Let $I \subseteq \mathbb{R}$ and $f_n : I \to \mathbb{R}$ be a sequence of continuous functions. Let $a \in \mathbb{R}$ and define:

$$ A = \{ x \in I : \limsup \limits_{n \to \infty} |f_n(x)| \leq a\}$$

I'm a bit confused about how can I write the set $A$ as unions and intersections of sets. For instance, I know that: $$ \limsup \limits_{n \to \infty} |f_n(x)| = \inf_{j \in \mathbb{N}} \sup_{n \geq j} |f_n(x)|$$ And I've studied that this implies:

\begin{equation} A = \bigcap_{j \in \mathbb{N}} \bigcup_{n=j}^{\infty} \{ x \in I : |f_n(x)| \leq a\} ... (1) \end{equation} (I understand the reason for this equality in terms of set inequalities with $\subseteq$ as partial order).

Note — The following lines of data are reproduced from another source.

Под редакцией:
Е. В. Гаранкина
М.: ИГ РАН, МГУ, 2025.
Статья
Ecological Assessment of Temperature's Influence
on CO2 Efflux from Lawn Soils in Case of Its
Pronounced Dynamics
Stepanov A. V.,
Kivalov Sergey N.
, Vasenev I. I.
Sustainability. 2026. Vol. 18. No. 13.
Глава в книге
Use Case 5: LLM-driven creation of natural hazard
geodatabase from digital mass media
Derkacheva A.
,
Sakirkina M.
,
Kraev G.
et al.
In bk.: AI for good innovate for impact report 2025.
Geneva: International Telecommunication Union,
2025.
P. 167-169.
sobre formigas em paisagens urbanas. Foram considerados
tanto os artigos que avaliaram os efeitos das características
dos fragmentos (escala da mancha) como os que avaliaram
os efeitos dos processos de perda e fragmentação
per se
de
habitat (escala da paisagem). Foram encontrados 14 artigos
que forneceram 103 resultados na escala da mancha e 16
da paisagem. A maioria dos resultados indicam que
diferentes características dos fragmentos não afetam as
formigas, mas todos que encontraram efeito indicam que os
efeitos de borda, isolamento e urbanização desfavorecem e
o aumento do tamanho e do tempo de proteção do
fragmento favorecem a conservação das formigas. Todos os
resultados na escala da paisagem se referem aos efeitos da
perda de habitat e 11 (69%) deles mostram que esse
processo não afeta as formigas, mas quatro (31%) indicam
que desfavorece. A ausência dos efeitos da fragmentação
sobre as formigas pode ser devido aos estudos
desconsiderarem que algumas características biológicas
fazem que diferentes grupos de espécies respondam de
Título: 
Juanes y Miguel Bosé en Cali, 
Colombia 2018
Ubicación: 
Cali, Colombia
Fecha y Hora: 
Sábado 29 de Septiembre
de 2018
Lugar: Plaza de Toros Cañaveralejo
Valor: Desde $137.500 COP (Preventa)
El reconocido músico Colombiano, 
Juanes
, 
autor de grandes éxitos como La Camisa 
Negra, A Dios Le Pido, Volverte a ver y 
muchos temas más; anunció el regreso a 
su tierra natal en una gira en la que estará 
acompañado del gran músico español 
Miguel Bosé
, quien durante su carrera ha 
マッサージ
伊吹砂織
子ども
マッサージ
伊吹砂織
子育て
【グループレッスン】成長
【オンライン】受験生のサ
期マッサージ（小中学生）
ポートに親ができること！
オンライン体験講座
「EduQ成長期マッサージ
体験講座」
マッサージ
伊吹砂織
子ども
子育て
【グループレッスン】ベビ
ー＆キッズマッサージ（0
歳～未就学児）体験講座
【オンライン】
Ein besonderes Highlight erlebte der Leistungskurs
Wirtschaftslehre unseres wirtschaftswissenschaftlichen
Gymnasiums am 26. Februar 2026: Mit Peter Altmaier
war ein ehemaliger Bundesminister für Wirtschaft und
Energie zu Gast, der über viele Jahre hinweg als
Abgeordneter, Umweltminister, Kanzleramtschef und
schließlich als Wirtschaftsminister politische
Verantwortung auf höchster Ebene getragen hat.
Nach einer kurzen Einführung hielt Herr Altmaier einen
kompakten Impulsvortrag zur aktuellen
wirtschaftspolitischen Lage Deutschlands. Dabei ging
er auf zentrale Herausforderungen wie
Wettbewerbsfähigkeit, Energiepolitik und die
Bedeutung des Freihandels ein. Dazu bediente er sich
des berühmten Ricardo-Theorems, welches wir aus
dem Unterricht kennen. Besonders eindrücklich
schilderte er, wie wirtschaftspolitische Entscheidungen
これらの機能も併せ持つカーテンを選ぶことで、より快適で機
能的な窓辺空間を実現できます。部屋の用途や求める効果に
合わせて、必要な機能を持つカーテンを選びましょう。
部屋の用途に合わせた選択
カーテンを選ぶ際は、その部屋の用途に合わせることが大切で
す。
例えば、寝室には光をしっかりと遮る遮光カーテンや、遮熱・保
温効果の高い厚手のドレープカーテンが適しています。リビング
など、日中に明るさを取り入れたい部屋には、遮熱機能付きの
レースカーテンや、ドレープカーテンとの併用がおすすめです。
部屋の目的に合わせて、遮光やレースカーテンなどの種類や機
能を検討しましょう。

But why couldn't it be the other way around?, I mean, Why couldn't we have: $$ A = \bigcup_{j \in \mathbb{N}} \bigcap_{n=j}^{\infty} \{ x \in I : |f_n(x)| \leq a\}$$

I'm asking this because if one thinks of a sequence of functions $F_n: I \to \mathbb{R}$ and if we consider the set: $$ B = \{ x \in I : \inf_{n \in \mathbb{N}}|F_n(x)| \leq a \}$$

Then by the definition of infimum we have that $x \in B$ if and only if there exists some $N \in \mathbb{N}$ such that $|F_N(x)| \leq a$, so:

$$ B = \bigcup_{n=1}^{\infty} \{ x \in I : |F_n(x) | \leq a \}$$

Thus, couldn't the infimum be represented in (1) as the union of sets instead of the intersection?

Answer 1

As pointed out by @Jochen in the comments, the equality (1) in the question is not true.

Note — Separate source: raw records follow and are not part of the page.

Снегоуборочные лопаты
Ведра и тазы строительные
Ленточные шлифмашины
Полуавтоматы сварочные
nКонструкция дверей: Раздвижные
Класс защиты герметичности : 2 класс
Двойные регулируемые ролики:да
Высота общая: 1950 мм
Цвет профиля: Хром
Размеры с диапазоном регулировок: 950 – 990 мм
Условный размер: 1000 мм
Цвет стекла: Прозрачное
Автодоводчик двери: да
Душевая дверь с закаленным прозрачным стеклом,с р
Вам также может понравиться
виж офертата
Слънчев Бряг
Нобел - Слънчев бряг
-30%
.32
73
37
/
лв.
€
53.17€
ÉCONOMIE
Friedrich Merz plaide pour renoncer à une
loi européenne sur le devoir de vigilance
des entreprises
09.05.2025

To understand the order of the intersections and unions, suppose that we have a proposition $P_t(x)$ depending on a parameter $t\in T$ (a set). Then we have \begin{equation} \forall t\in T, P_t(x) \Longleftrightarrow x \in \bigcap_{t\in T}\{y: P_t(y)\} \end{equation} \begin{equation} \exists t\in T, P_t(x) \Longleftrightarrow x \in \bigcup_{t\in T}\{y: P_t(y)\} \end{equation} Hence the quantifier determines whether we have an intersection or a union.

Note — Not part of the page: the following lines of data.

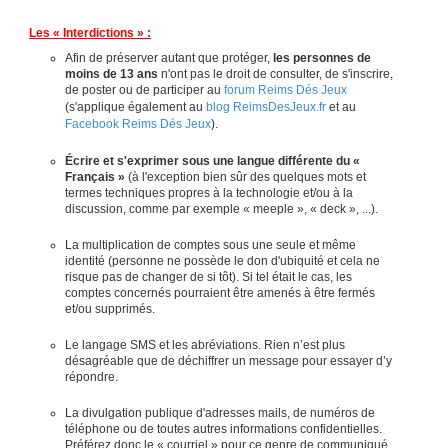
Les « Interdictions » :
Afin de préserver autant que protéger,
les personnes de
moins de 13 ans
n'ont pas le droit de consulter, de s'inscrire,
de poster ou de participer au
forum Reims Dés Jeux
(s'applique également au
blog ReimsDesJeux.fr
et au
Facebook Reims Dés Jeux
).
Écrire et s'exprimer sous une langue différente du «
Français »
(à l'exception bien sûr des quelques mots et
termes techniques propres à la technologie et/ou à la
discussion, comme par exemple « meeple », « deck », ...).
La multiplication de comptes sous une seule et même
identité (personne ne possède le don d'ubiquité et cela ne
risque pas de changer de si tôt). Si tel était le cas, les
comptes concernés pourraient être amenés à être fermés
et/ou supprimés.
Le langage SMS et les abréviations. Rien n’est plus
désagréable que de déchiffrer un message pour essayer d’y
répondre.
La divulgation publique d'adresses mails, de numéros de
téléphone ou de toutes autres informations confidentielles.
Préférez donc le « courriel » pour ce genre de communiqué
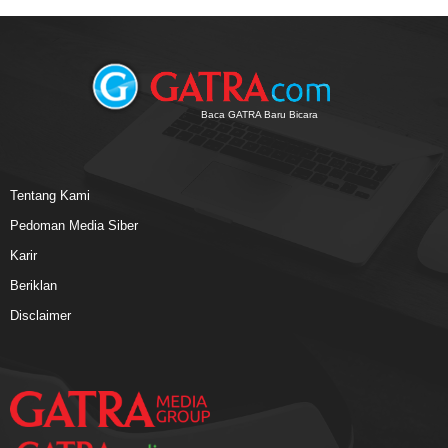
Baca GATRA Baru Bicara
Tentang Kami
Pedoman Media Siber
Karir
Beriklan
Disclaimer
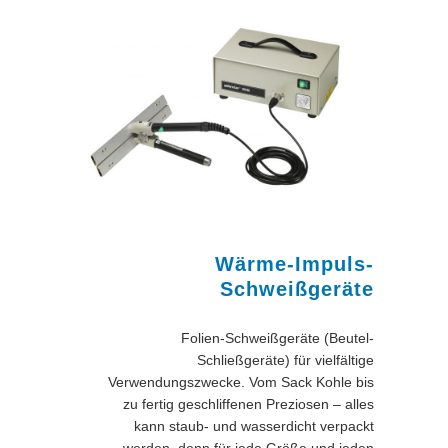
Wärme-Impuls-
Schweißgeräte
Folien-Schweißgeräte (Beutel-
Schließgeräte) für vielfältige
Verwendungszwecke. Vom Sack Kohle bis
zu fertig geschliffenen Preziosen – alles
kann staub- und wasserdicht verpackt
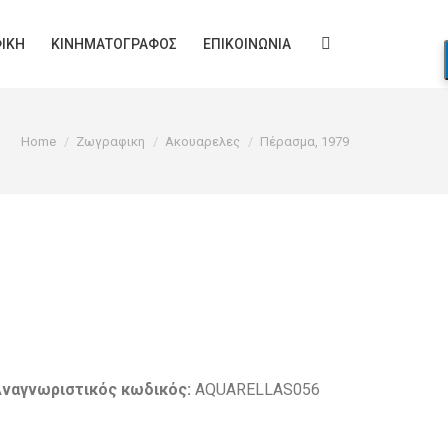
ΙΚΉ
ΚΙΝΗΜΑΤΟΓΡΆΦΟΣ
ΕΠΙΚΟΙΝΩΝΊΑ
Search:
You are here:
Home
Ζωγραφικη
Ακουαρελες
Πέρασμα, 1979
ναγνωριστικός κωδικός:
AQUARELLAS056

Going back to the question we have \begin{equation} \limsup_{n\to \infty} |f_n(x)| \le a \Longleftrightarrow \forall k\ge 1, \exists j\ge 0, \forall n\ge j, |f_n(x)|\le a + \frac{1}{k} \end{equation} Hence \begin{equation} x\in A \Longleftrightarrow x\in \bigcap_{k\ge 1}\bigcup_{j\ge 0}\bigcap_{n\ge j} \{y: |f_n(y)|\le a + \frac{1}{k}\} \end{equation}